My perception thinks it’s cruel as if the existence of the person is for the benefit of human existence to progress but this person was to suffer so harsh for it if so and without any choice in the matter of wanting the photo shared.. if there was any benefit in the end.
Also if there is potential positivity for humanity that overrides personal permission, maybe all human dread should be forever documented by some type of medium forever. Seems impossible to know and justify whatever side. Someone could have taken a photo or video of the suicide of the photographer and shared it online. I can assume that would be upsetting but maybe bring awareness more so than what did happen or is writing equivalent?
The cruelty is in causing these scenarios, not documenting them. If anything, sweeping them under the rug by not photographing them makes the situation so much worse, as unseen horrors are much easier to ignore.
Most newspapers have strict rules around reporting suicide specifically to reduce copycats, not out of respect for the dead.
Which, of course, exposes a reality that most media outlets are inadquately contrite about: Most active shooter incidents are indeed suicide attempts, and indeed copycat crimes, which continue to perpetuate specifically due to the attention they are permitted to seize.
Were it not for the horrendous coverage they get, we likely would not have seen nearly as many. So what’s really going on?
This media industry absolutely knows the ramifications of such publicity, and has known what it would feed into from the beginning. They can control themselves. They do it every day. They reduce some catastrophes to a blip or nothing, and amplify others.
Why are active shooter incidents granted such coverage, by a large, tightly controlled apparatus?

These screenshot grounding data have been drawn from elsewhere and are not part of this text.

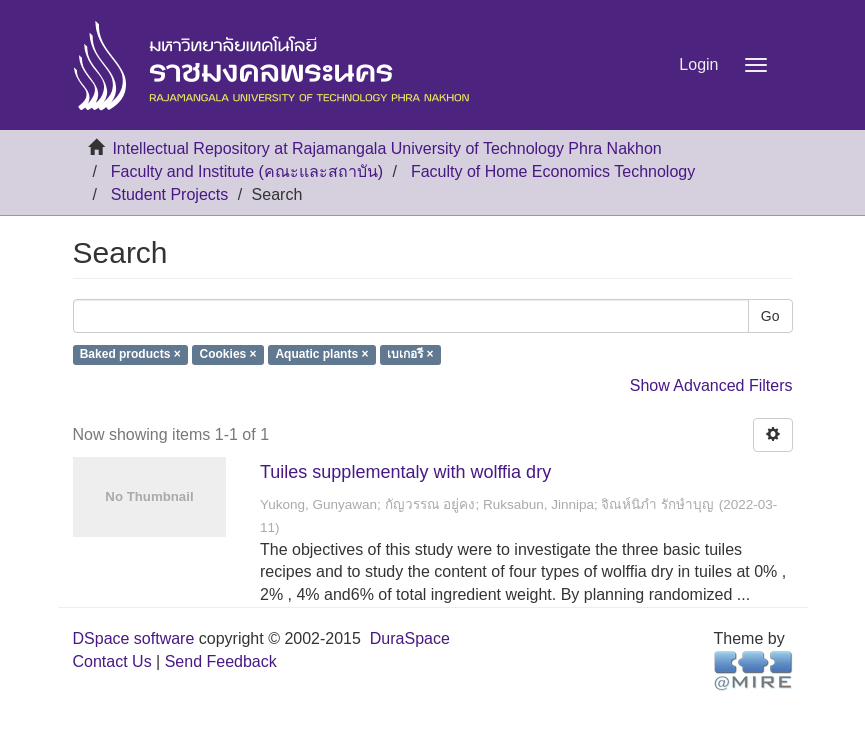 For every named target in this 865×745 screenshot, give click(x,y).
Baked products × (130, 355)
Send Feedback (221, 661)
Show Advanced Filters (711, 385)
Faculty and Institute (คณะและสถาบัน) (247, 171)
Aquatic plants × (321, 355)
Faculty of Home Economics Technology (553, 171)
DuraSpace (410, 638)
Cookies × (228, 355)
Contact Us (112, 661)
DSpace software (134, 638)
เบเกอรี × (410, 355)
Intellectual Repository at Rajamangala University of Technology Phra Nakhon (386, 148)
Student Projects (169, 194)
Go (770, 316) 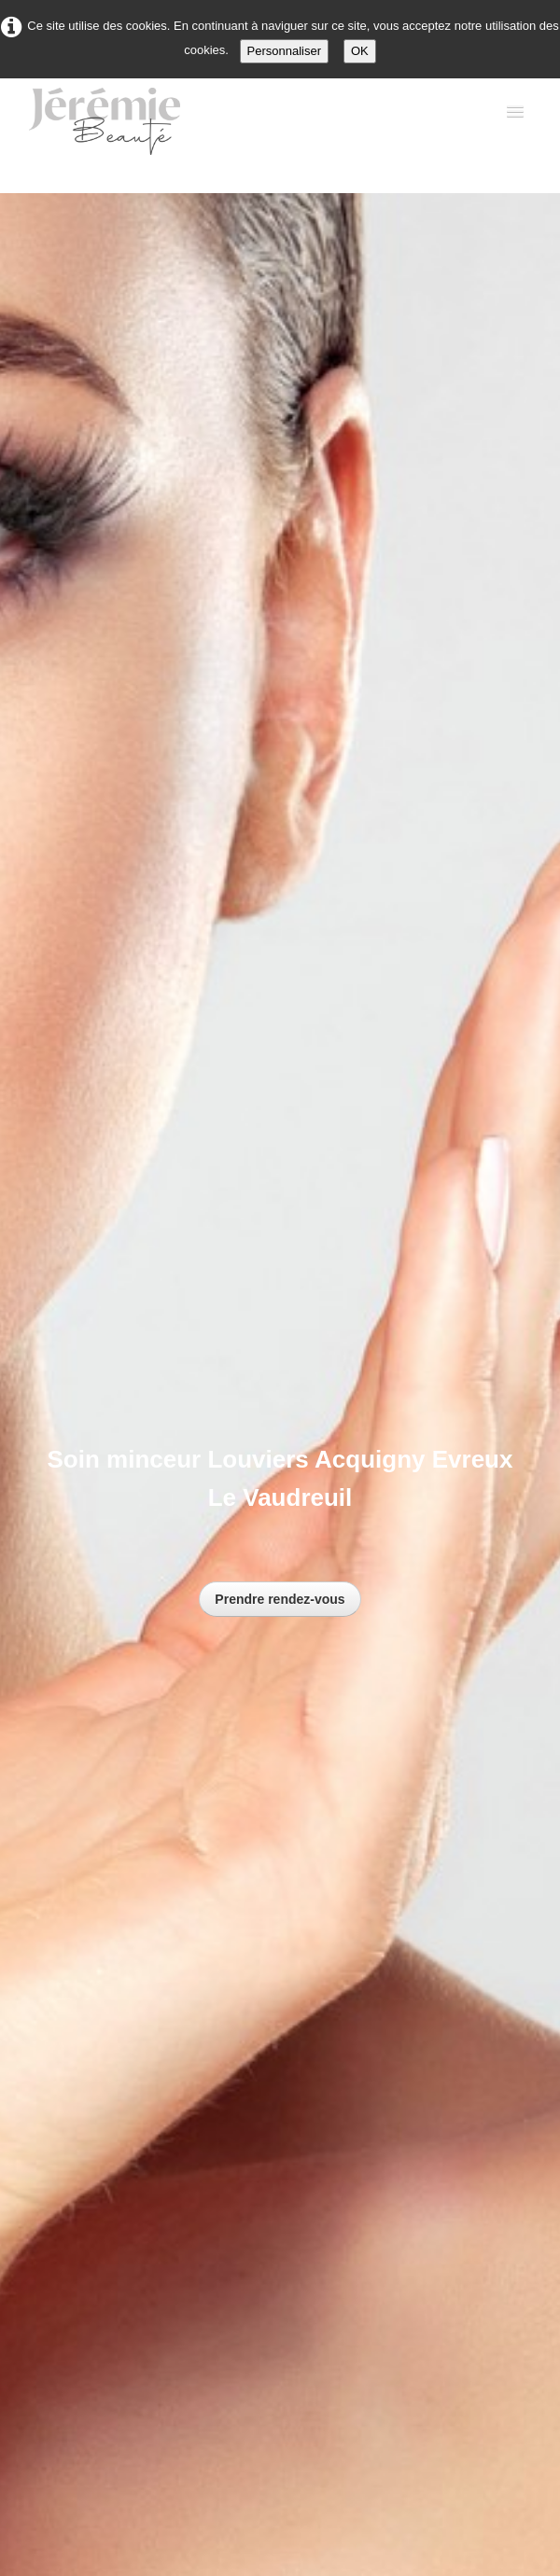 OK (360, 51)
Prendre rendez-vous (279, 1599)
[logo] (122, 126)
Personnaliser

Exposing a person's misery without their consent is usually not ethical, for example the last stages of someone dying of AIDS. There is nothing to be done and the person deserves some dignity in death.
That is not the same for someone in a critical but reversible or preventable state, their misery is intrinsically a public cry for help and relaying it is similar to shouting "someone is drowning over there", calling attention to their urgent need. For large scale, social issues, an argument can be made that the public good realized outweighs the rights of the anonymous individual used to ilustrate the issue.
As a species, we are hardwired to seek and react to such messages of vulnerability - hence the temptation for the first type of exploitative, undignified depictions of gore.
These things need to be known. I don't think it should require the permission of anyone, whether the subject or the surrounding guerrilla soldiers.
What journalists should (and many do) think about is the impact on the good reputation of the subject. But the child is certainly not victim of any kind of libel here.
I think this is a good solution to the smartphone age questions of "revenge porn" and "creep shots", taking and disseminating photographs of factual events is essentially an act of journalism and should be subject to journalistic ethics.